Dataset entries:
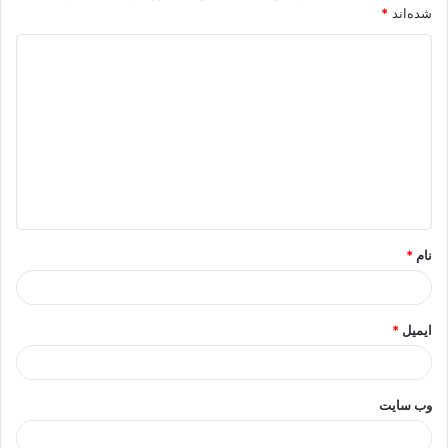
شده‌اند
*
د
ی
د
گ
ا
ه
*
نام
*
ایمیل
*
وب‌ سایت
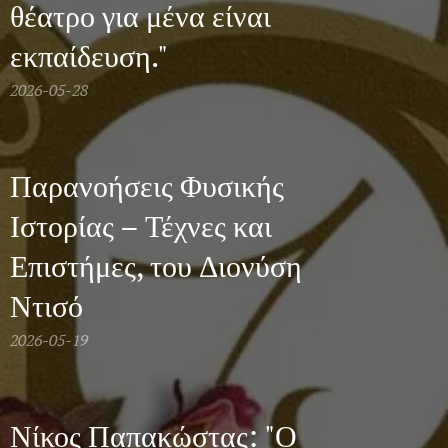
θέατρο για μένα είναι
εκπαίδευση."
2026-05-28
Παρανοήσεις Φυσικής
Ιστορίας – Τέχνες και
Επιστήμες, του Διονύση
Ντισό
2026-05-19
Νίκος Παπακώστας: "Ο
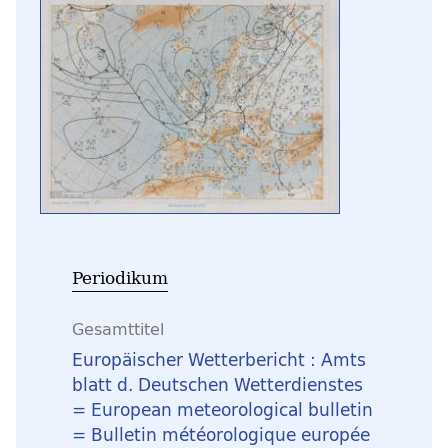
Periodikum
Gesamttitel
Europäischer Wetterbericht : Amts
blatt d. Deutschen Wetterdienstes
= European meteorological bulletin
= Bulletin météorologique europée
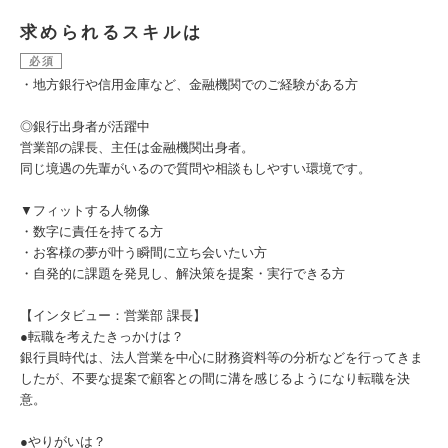
求められるスキルは
必須
・地方銀行や信用金庫など、金融機関でのご経験がある方
◎銀行出身者が活躍中
営業部の課長、主任は金融機関出身者。
同じ境遇の先輩がいるので質問や相談もしやすい環境です。
▼フィットする人物像
・数字に責任を持てる方
・お客様の夢が叶う瞬間に立ち会いたい方
・自発的に課題を発見し、解決策を提案・実行できる方
【インタビュー：営業部 課長】
●転職を考えたきっかけは？
銀行員時代は、法人営業を中心に財務資料等の分析などを行ってきま
したが、不要な提案で顧客との間に溝を感じるようになり転職を決
意。
●やりがいは？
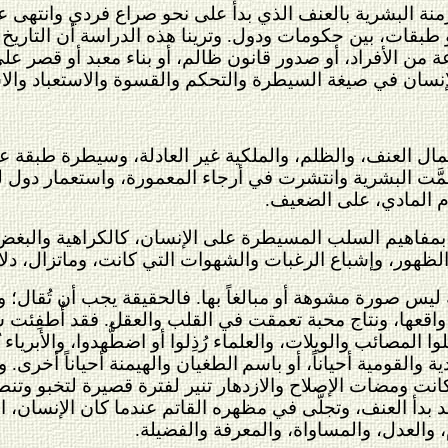
الأزمنة البشرية بالعنف الذي بدأ على نحو صراع فردي وانتهى
بقات، بين حكومات ودول. وترينا هذه الدراسة أن التاريخ ل
عة من الأفراد، أو صدور قانون ظالم، أو بناء معبد أو قصر 
نسان في صيغة السيطرة والتحكم والقسوة والاستعباد والاس
 أعمال العنف، والظلم، والملكية غير العادلة، وسيطرة طبقة 
مَّت البشرية وانتشرت في أرجاء المعمورة، واستعمار دول لد
 المادي، على الضعيف.
ائه بمفاهيم السلب المسيطرة على الإنسان، كالكراهية والبغض،
هور، وإشباع الرغبات والشهوات التي كانت، وماتزال، دلا
نه ليس صورة مشوهة أو مبالغاً بها. فالحقيقة يجب أن تُقال
اقعها، ونتاج محبة تعمقت في القلب والعقل. فقد أُطفِئت شع
لوا المصائب والويلات، والعلماء رُذِلوا أو اضطُّهدوا، والأبرياء
ن
ة والقومية أحياناً، أو باسم
الطغيان والهيمنة أحياناً أخرى. 
كانت ومضات الإصلاح والازدهار تنير لفترة قصيرة لتخبو وتن
دأ العنف، وتجلَّى في مظهره القاتم عندما كان الإنسان، ا
، والعدل، والمساواة، والمعرفة والفضيلة.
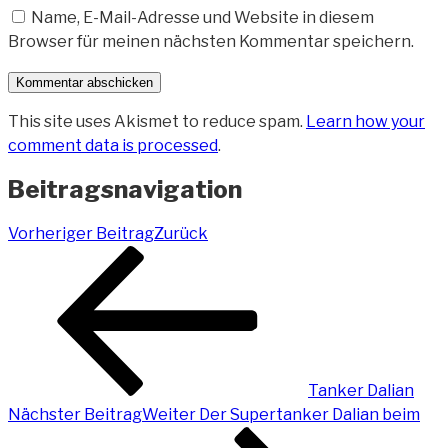
Name, E-Mail-Adresse und Website in diesem
Browser für meinen nächsten Kommentar speichern.
This site uses Akismet to reduce spam.
Learn how your
comment data is processed
.
Beitragsnavigation
Vorheriger Beitrag
Zurück
Tanker Dalian
Nächster Beitrag
Weiter
Der Supertanker Dalian beim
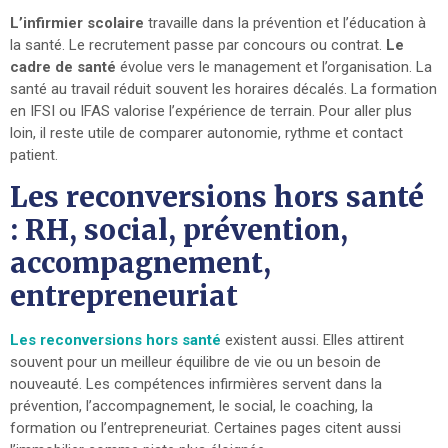
L’infirmier scolaire
travaille dans la prévention et l’éducation à
la santé. Le recrutement passe par concours ou contrat.
Le
cadre de santé
évolue vers le management et l’organisation. La
santé au travail réduit souvent les horaires décalés. La formation
en IFSI ou IFAS valorise l’expérience de terrain. Pour aller plus
loin, il reste utile de comparer autonomie, rythme et contact
patient.
Les reconversions hors santé
: RH, social, prévention,
accompagnement,
entrepreneuriat
Les reconversions hors santé
existent aussi. Elles attirent
souvent pour un meilleur équilibre de vie ou un besoin de
nouveauté. Les compétences infirmières servent dans la
prévention, l’accompagnement, le social, le coaching, la
formation ou l’entrepreneuriat. Certaines pages citent aussi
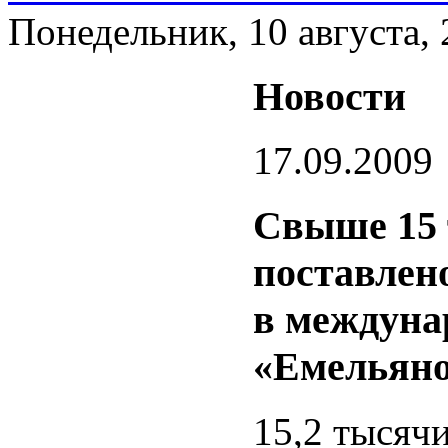
Понедельник, 10 августа,
Новости
17.09.2009
Свыше 15 
поставлен
в междуна
«Емельян
15,2 тысячи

Exercise goal ->
Lines containing the word "accompagnement" are to be tallied across the entries above; give only the resulting count.

Task output ->
2